Both Carle and OSF have “geared up” and have extra capacity at their hospitals.
“And then beyond that, there is also a plan to set up a surge facility should it become necessary,” Pryde said. “At the moment, it’s not looking like that will happen, at least with this first wave.”
Pryde said CU Public Health has not yet received the funding promised from the federal government to assist with the additional work of managing the pandemic.
But she did find out recently how much money is slated to come in: $76,000 for CU Public Health and just over $60,000 for the County.
Pryde said the amount is disappointing because it only covers the additional costs they’ve incurred over the past several weeks, not leaving much for the costs that are still to come.
“We’re going to have to gear up, at some point, for mass vaccination,” Pryde said. “We’re going to have to gear up for possibly mass testing, if and when that ever becomes as plentiful as we would like.”
She said the County Board of Health has asked that their $470,000 fund balance, which was set aside for public health emergencies, be placed in the regular budget for the County Health Department.

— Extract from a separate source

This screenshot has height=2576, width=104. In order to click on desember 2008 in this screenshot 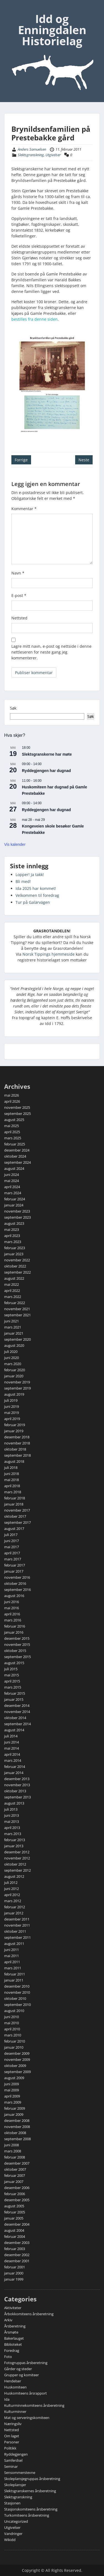, I will do `click(16, 2120)`. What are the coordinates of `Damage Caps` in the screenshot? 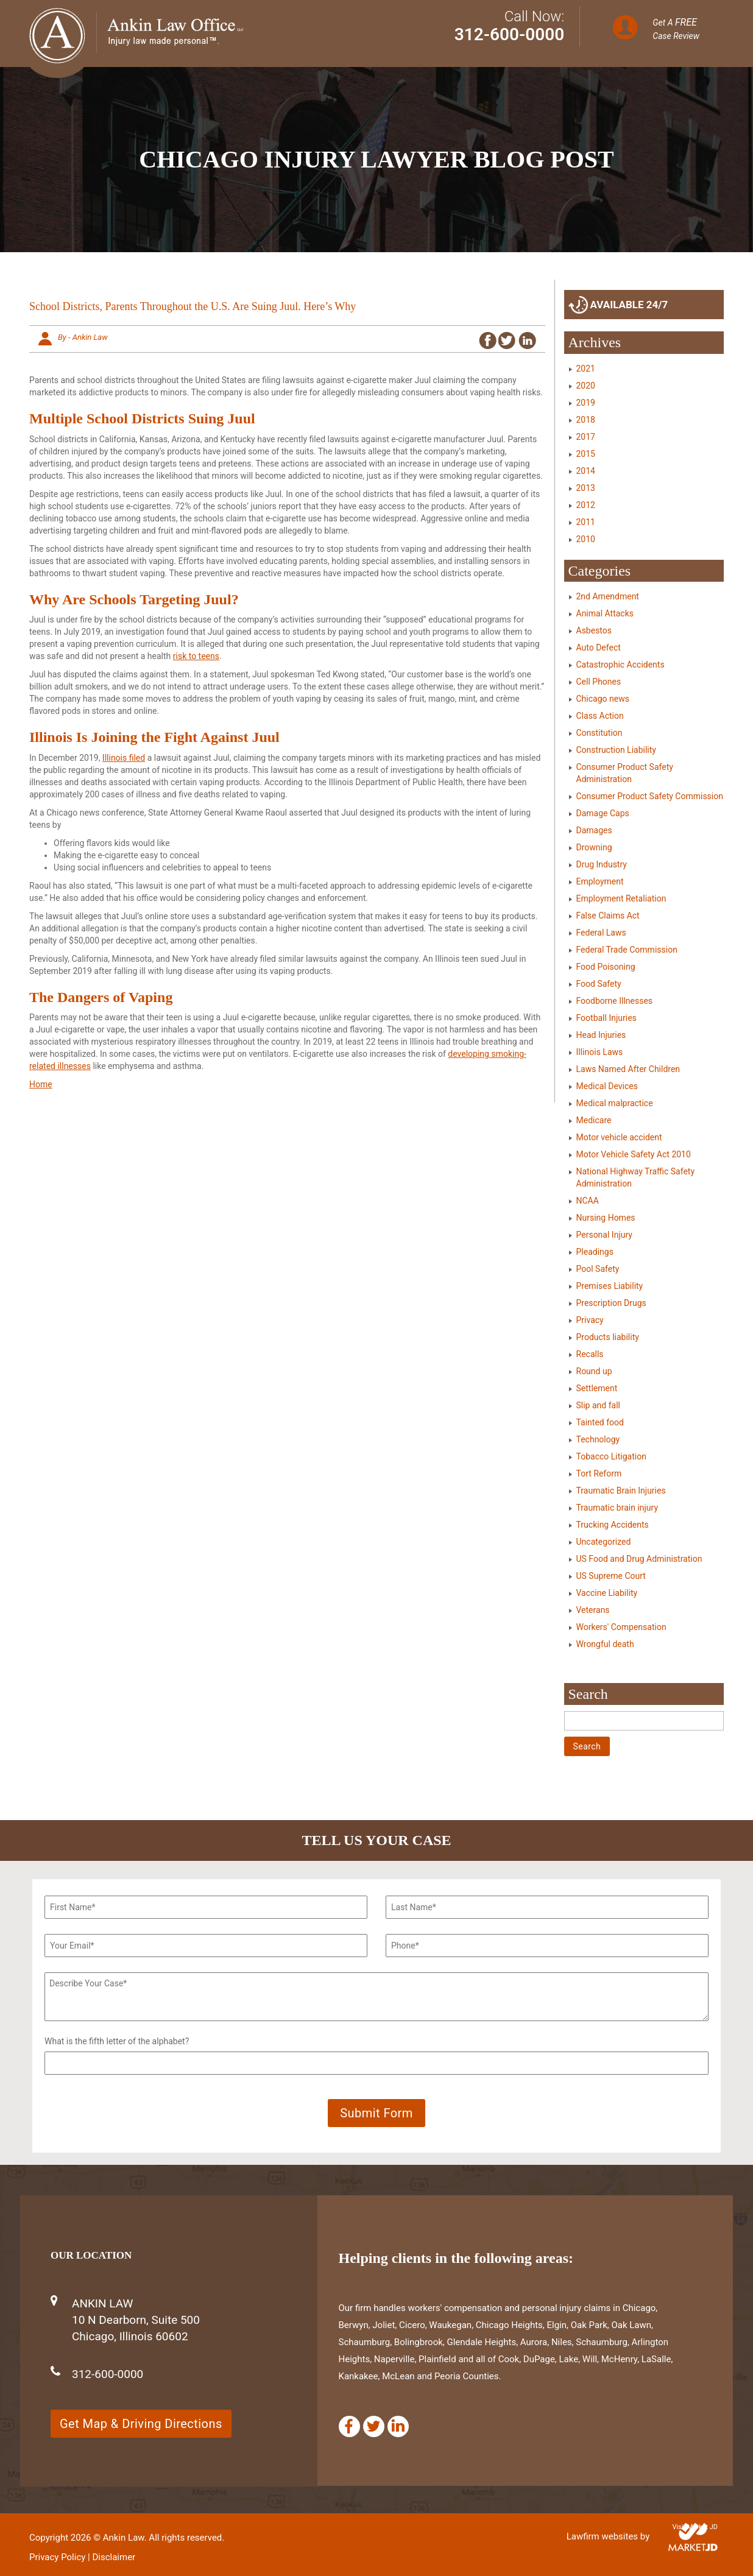 It's located at (602, 813).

CU Public Health also has an emergency fund they can tap into if needed.
As for whether Champaign County has reached a “peak” in COVID-19 cases, Pryde said it’s still too soon to say.
“We do know that people are doing a pretty good job overall of (abiding by) the stay-at-home order, (which) has helped our entire state and our community a great deal,” she said.
But the number of COVID-19 cases has been “pretty steady.”
Pryde said she’d like to remind everyone that the goal of continuing to practice social distancing is to keep the number of COVID-19 cases low enough, and spread out long enough, to prevent the healthcare system from getting overwhelmed.
“So far, so good on that,” Pryde said. “I just knocked on wood.”